After your breakfast of champions, head towards San Cristobal—a huge hill offering sprawling views of the entire city. If you’ve got appropriate closed in footwear, you can make the 40-min climb up the hill. If not, buses and cable cars can take you up.
Descend the hill and set your sights on Vega Mercado. This bustling fresh produce market has loads of cheap fruit and veg, get yourself a snack to munch on while you wander around. Half a kilo of blueberries will only set you back $2. That’s the cheapest antioxidant hit you’ll ever find.
It’s lunchtime, and you have options aplenty. You can wander across the road into Vega Mercado’s little-sister market, Vega Chica, where you’ll find loads of little eateries providing traditional Chilean lunch for under $5.
Or if seafood is what your heart desires, cross the river to Mercado Centrale, which offers a mix of fish market stalls and seafood restaurants. Just make sure you stick to the eateries on the periphery of the market rather than the centre, as these are cheaper and less likely to sting you with ‘tourist prices’.
Meander across to the neighbourhood Barrio Bellavista for a fun night out. The street Pio Nono is lined with bars and pubs—and nothing else—so take a stroll down there and see what tickles your fancy. The pub Riggo’s has all-day happy hour with a litre of beer costing just $4, two pisco sours for $9 and local street buskers playing Latin music. Handy tip: the bars and clubs get more hectic the further north long Pio Nono you go.
Start your day with some culture by visiting Santiago’s impressive art museums. The Museum of Fine Art and the Contemporary Art Museum both have free entry.
Once you’ve got your art fix, head to the trendy Barrio Lastarria for the best ice cream in the city. Given the strong Italian influence in Santiago, there is a lot of gelato around, and Lastarria’s La Rosa is allegedly the best.
Take a walk up to Bocanoriz (which translates to nose and mouth in Spanish, in case you were wondering) a beautiful little wine bar in the heart of Lastarria. This place boasts 349 Chilean wines and offers a variety of different wine flights for a mere $12. Spend the afternoon enjoying the Chilean wine and people watching on the street.
Jump on the Metro (or walk if you’re feeling energetic) to Barrio Yungay. This neighbourhood is a bit quieter and a little more on the grungy side, but offers some great street art and good food. Head to Ciudad Vieja or Fuente Mardoqueo for one of the best sandwiches in the city. (If there is one thing the Chileans love, it’s their sandwiches—and these ones are top notch.) Think amazing cured meats and tasty cheese all piled in to a crunchy bread roll.
To work off that sambo, spend the rest of the afternoon walking through the colourful streets of Yungai admiring the street art.

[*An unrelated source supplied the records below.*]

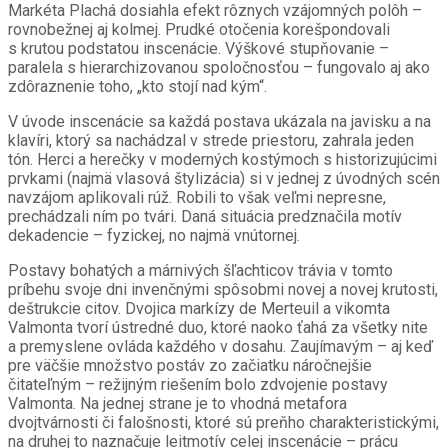
Markéta Plachá dosiahla efekt rôznych vzájomných polôh –
rovnobežnej aj kolmej. Prudké otočenia korešpondovali
s krutou podstatou inscenácie. Výškové stupňovanie –
paralela s hierarchizovanou spoločnosťou – fungovalo aj ako
zdôraznenie toho, „kto stojí nad kým“.
V úvode inscenácie sa každá postava ukázala na javisku a na
klavíri, ktorý sa nachádzal v strede priestoru, zahrala jeden
tón. Herci a herečky v moderných kostýmoch s historizujúcimi
prvkami (najmä vlasová štylizácia) si v jednej z úvodných scén
navzájom aplikovali rúž. Robili to však veľmi nepresne,
prechádzali ním po tvári. Daná situácia predznačila motív
dekadencie – fyzickej, no najmä vnútornej.
Postavy bohatých a márnivých šľachticov trávia v tomto
príbehu svoje dni invenčnými spôsobmi novej a novej krutosti,
deštrukcie citov. Dvojica markízy de Merteuil a vikomta
Valmonta tvorí ústredné duo, ktoré naoko ťahá za všetky nite
a premyslene ovláda každého v dosahu. Zaujímavým – aj keď
pre väčšie množstvo postáv zo začiatku náročnejšie
čitateľným – režijným riešením bolo zdvojenie postavy
Valmonta. Na jednej strane je to vhodná metafora
dvojtvárnosti či falošnosti, ktoré sú preňho charakteristickými,
na druhej to naznačuje leitmotív celej inscenácie – prácu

Set your sights on Cerveceria Nacionale—a small bar in Yungai serving boutique beers only from Chile. The selection is enormous and the staff behind the bar will be only too happy to recommend you some favourites. For the non-beer drinkers, Cerveceria Nacionale also serves a truly traditional pisco sour.
Once you’ve worked up an appetite talking beer with the team, order one of their delicious home-made pizzas for dinner. Don’t be put off by the fact that Chileans are making you pizza—as mentioned, the Italian influence runs deep throughout Santiago, and these guys will dish up a pizza as good as any Italian.